The display is finicky when moving between Google Colab, Jupyter Notebook, and Quarto, so I’m inserting the graphs as figures. Unfortunately, they won’t be interactible, but we’ll do some analysis afterwards.

plot_weights(text_vocab,"textEmbedding")

In the plot of title weights, the leftmost point is for “video,” and in the same region as an outlier is “breaking.” It’s possible that these correspond to news articles with less fake news, since breaking news articles are generally concerned with big undeniable events, and videos are often included in articles as evidence. In particular if “video” is mentioned in the title of an article, the contents are likely to be real footage.

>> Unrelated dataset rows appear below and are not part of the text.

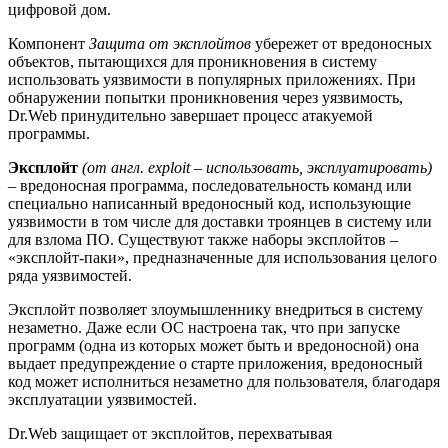
цифровой дом.
Компонент
Защита от эксплойтов
убережет от вредоносных
объектов, пытающихся для проникновения в систему
использовать уязвимости в популярных приложениях. При
обнаружении попытки проникновения через уязвимость,
Dr.Web принудительно завершает процесс атакуемой
программы.
Эксплойт
(от англ. exploit – использовать, эксплуатировать)
– вредоносная программа, последовательность команд или
специально написанный вредоносный код, использующие
уязвимости в том числе для доставки троянцев в систему или
для взлома ПО. Существуют также наборы эксплойтов –
«эксплойт-паки», предназначенные для использования целого
ряда уязвимостей.
Эксплойт позволяет злоумышленнику внедриться в систему
незаметно. Даже если ОС настроена так, что при запуске
программ (одна из которых может быть и вредоносной) она
выдает предупреждение о старте приложения, вредоносный
код может исполниться незаметно для пользователя, благодаря
эксплуатации уязвимостей.
Dr.Web защищает от эксплойтов, перехватывая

Some outliers in the text weights plot include “trumps” and “obamas” on the rightmost side, whereas “obama” is on the leftmost side. Perhaps articles about politicians themselves tend to be more trustworthy, but news about their families (if we interpret “trumps” and “obamas” as such) can often contain speculation.